I have already spent some bits in previous posts regarding the instability of requirements, but this is part and parcel of the traits that we see within this framework. Our end users determine that given how things are going we really need additional functionality, features, or improvements prior to the product roll out. Our technical personnel will determine that for “just a bit more effort” they can achieve a higher level of performance or add capabilities at marginal or tradeoff cost. In many cases, given the realization that the acquisition was a buy-in, project and program managers allow great latitude in accepting as a change an item that was assumed to be in the original scope.

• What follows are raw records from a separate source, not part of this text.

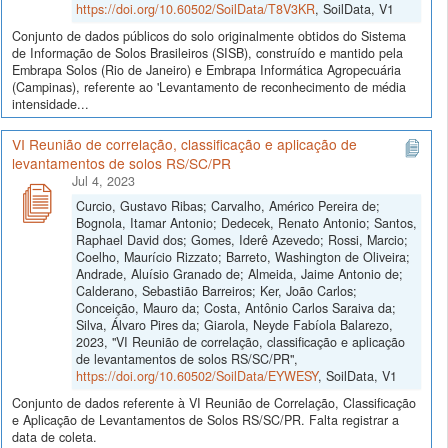
https://doi.org/10.60502/SoilData/T8V3KR
, SoilData, V1
Conjunto de dados públicos do solo originalmente obtidos do Sistema
de Informação de Solos Brasileiros (SISB), construído e mantido pela
Embrapa Solos (Rio de Janeiro) e Embrapa Informática Agropecuária
(Campinas), referente ao 'Levantamento de reconhecimento de média
intensidade...
VI Reunião de correlação, classificação e aplicação de
levantamentos de solos RS/SC/PR
Jul 4, 2023
Curcio, Gustavo Ribas; Carvalho, Américo Pereira de;
Bognola, Itamar Antonio; Dedecek, Renato Antonio; Santos,
Raphael David dos; Gomes, Iderê Azevedo; Rossi, Marcio;
Coelho, Maurício Rizzato; Barreto, Washington de Oliveira;
Andrade, Aluísio Granado de; Almeida, Jaime Antonio de;
Calderano, Sebastião Barreiros; Ker, João Carlos;
Conceição, Mauro da; Costa, Antônio Carlos Saraiva da;
Silva, Álvaro Pires da; Giarola, Neyde Fabíola Balarezo,
2023, "VI Reunião de correlação, classificação e aplicação
de levantamentos de solos RS/SC/PR",
https://doi.org/10.60502/SoilData/EYWESY
, SoilData, V1
Conjunto de dados referente à VI Reunião de Correlação, Classificação
e Aplicação de Levantamentos de Solos RS/SC/PR. Falta registrar a
data de coleta.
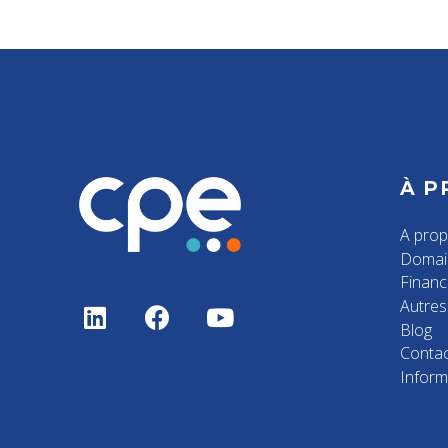
À P
A pro
Domai
Finan
Autres 
Blog
Contac
Inform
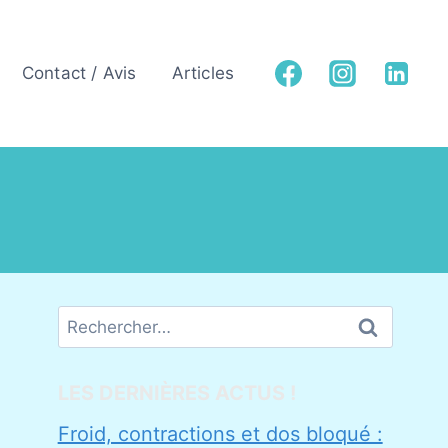
Contact / Avis
Articles
Rechercher :
LES DERNIÈRES ACTUS !
Froid, contractions et dos bloqué :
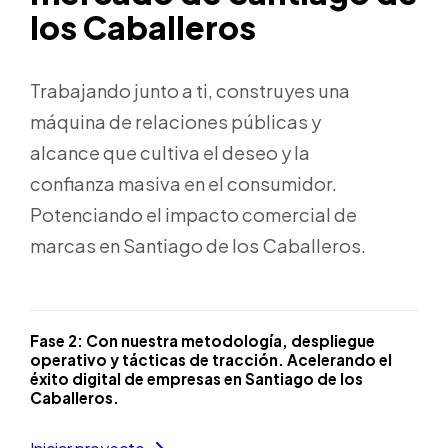
los Caballeros
Trabajando junto a ti, construyes una
máquina de relaciones públicas y
alcance que cultiva el deseo y la
confianza masiva en el consumidor.
Potenciando el impacto comercial de
marcas en Santiago de los Caballeros.
Fase 2:
Con nuestra metodología, despliegue
operativo y tácticas de tracción. Acelerando el
éxito digital de empresas en Santiago de los
Caballeros.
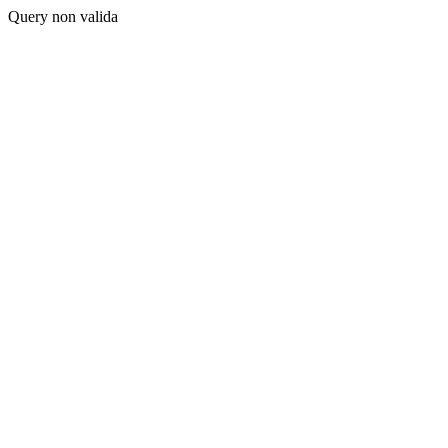
Query non valida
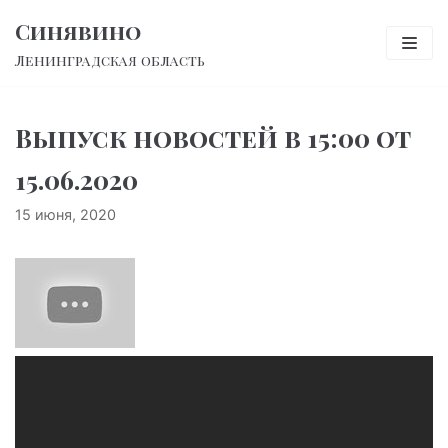
Перейти
Синявино
к
Ленинградская область
содержимому
Выпуск новостей в 15:00 от
15.06.2020
15 июня, 2020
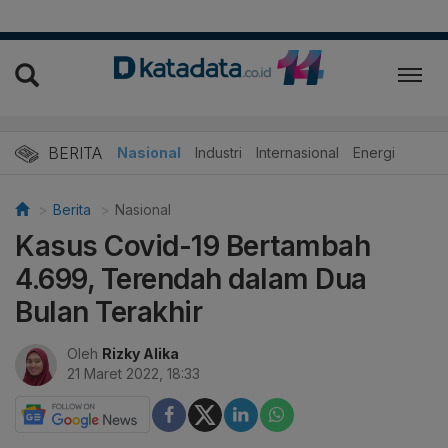
BERITA
Nasional
Industri
Internasional
Energi
Berita
Nasional
Kasus Covid-19 Bertambah
4.699, Terendah dalam Dua
Bulan Terakhir
Oleh
Rizky Alika
21 Maret 2022, 18:33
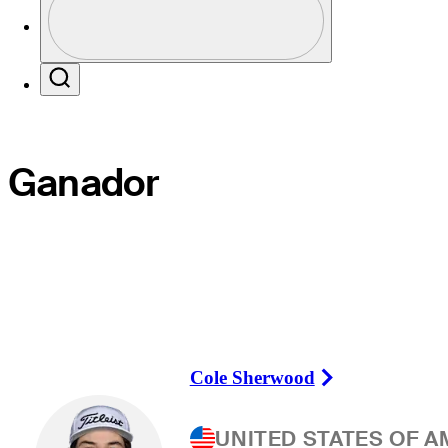
Profile / PGA Tour Pass Logo
Search
Ganador
Cole Sherwood
Right Arrow
UNITED STATES OF A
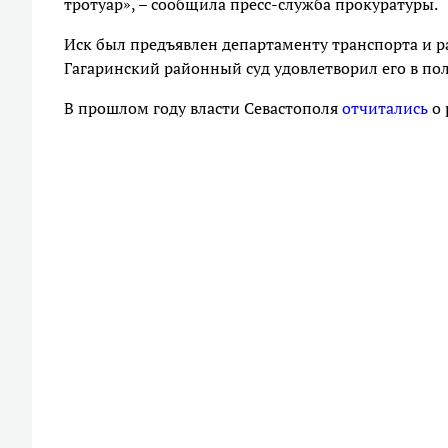
тротуар», – сообщила пресс-служба прокуратуры.
Иск был предъявлен департаменту транспорта и 
Гагаринский районный суд удовлетворил его в по
В прошлом году власти Севастополя
отчитались
о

There is a point where one or more of these factors is “baked in” into the course that the project will take. We can delude ourselves into believing that we can change the course of the trajectory of the system through the application of methods: Agile, Lean, Six Sigma, PMBOK, etc. but, in the end, if we exhaust our resources without a road map on how to do this we will fail. Our systems must be powerful and discrete enough to note the trend that is “baked in” due to factors in the structure and architecture of the effort being undertaken. This is the core risk that must be managed in any undertaking. A good example that applies to a complex topic like Global Warming was recently illustrated by Neil deGrasse Tyson in the series Cosmos:

In this example Dr. Tyson is climate and the dog is the weather. But in our own analogy Dr. Tyson can be the trajectory of the system with the dog representing the “noise” of periodic indicators and activity around the effort. We often spend a lot of time and effort (which I would argue is largely unproductive) on influencing these transient conditions in simpler systems rather than on the core inertia of the system itself. That is where the risk lies. Thus, not all indicators are the same. Some are measuring transient anomalies that have nothing to do with changing the core direction of the system, others are more valuable. These latter indicators are the ones that we need to cultivate and develop, and they reside in an initial measurement of the inherent risk of the system largely based on its architecture that is antecedent to the start of the work.

This is not to say that we can do nothing about the trajectory. A simpler system can be influenced more easily. We cannot recover the effort already expended–which is why even historical indicators are important. It is because they inform our future expectations and, if we pay attention to them, they keep us grounded in reality. Even in the case of Global Warming we can change, though gradually, what will be a disastrous result if we allow things to continue on their present course. In a deterministic universe we can influence the outcomes based on the contingent probabilities presented to us over time. Thus, we will know if we have handled the core risk of the system by focusing on these better indicators as the effort progresses. This will affect its trajectory.

Of course, a more direct way of modifying these risks is to make systemic adjustments. Do we really need a tournament-based system as it exists and is the waste inherent in accepting so much failure really necessary? What would that alternative look like?